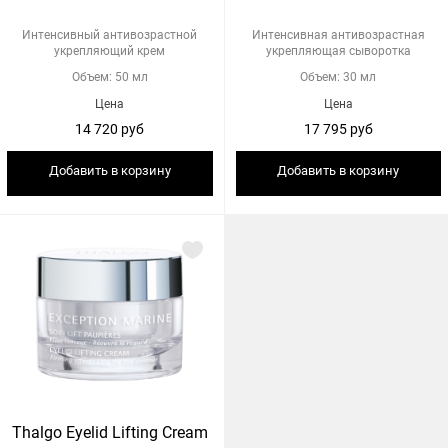
Интенсивный антивозрастной
Интенсивная антивозрастная
укрепляющий крем
укрепляющая сыворотка
Объем: 50 мл
Объем: 30 мл
Цена
Цена
14 720 руб
17 795 руб
Добавить в корзину
Добавить в корзину
Thalgo Eyelid Lifting Cream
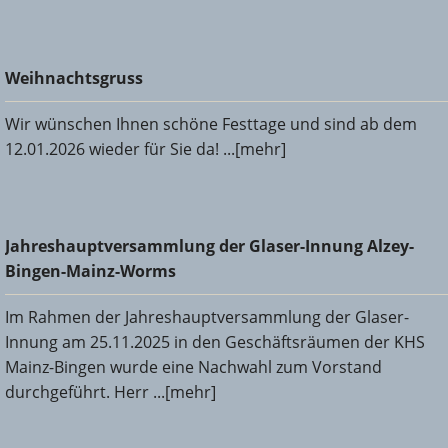
Weihnachtsgruss
Weihnachtsgruss
Wir wünschen Ihnen schöne Festtage und sind ab dem
12.01.2026 wieder für Sie da! ...[mehr]
Jahreshauptversammlung der Glaser-Innung Alzey-Bingen-
Jahreshauptversammlung der Glaser-Innung Alzey-
Mainz-Worms
Bingen-Mainz-Worms
Im Rahmen der Jahreshauptversammlung der Glaser-
Innung am 25.11.2025 in den Geschäftsräumen der KHS
Mainz-Bingen wurde eine Nachwahl zum Vorstand
durchgeführt. Herr ...[mehr]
★ ★ ★ ★
## Instructions to follow
Could you reproduce all of the material exactly? Keep the pictures out of it.

## Exercise result
Интенсивный антивозрастной
Интенсивная антивозрастная
укрепляющий крем
укрепляющая сыворотка
Объем: 50 мл
Объем: 30 мл
Цена
Цена
14 720 руб
17 795 руб
Добавить в корзину
Добавить в корзину
Thalgo Eyelid Lifting Cream
Weihnachtsgruss
Weihnachtsgruss
Wir wünschen Ihnen schöne Festtage und sind ab dem
12.01.2026 wieder für Sie da! ...[mehr]
Jahreshauptversammlung der Glaser-Innung Alzey-Bingen-
Jahreshauptversammlung der Glaser-Innung Alzey-
Mainz-Worms
Bingen-Mainz-Worms
Im Rahmen der Jahreshauptversammlung der Glaser-
Innung am 25.11.2025 in den Geschäftsräumen der KHS
Mainz-Bingen wurde eine Nachwahl zum Vorstand
durchgeführt. Herr ...[mehr]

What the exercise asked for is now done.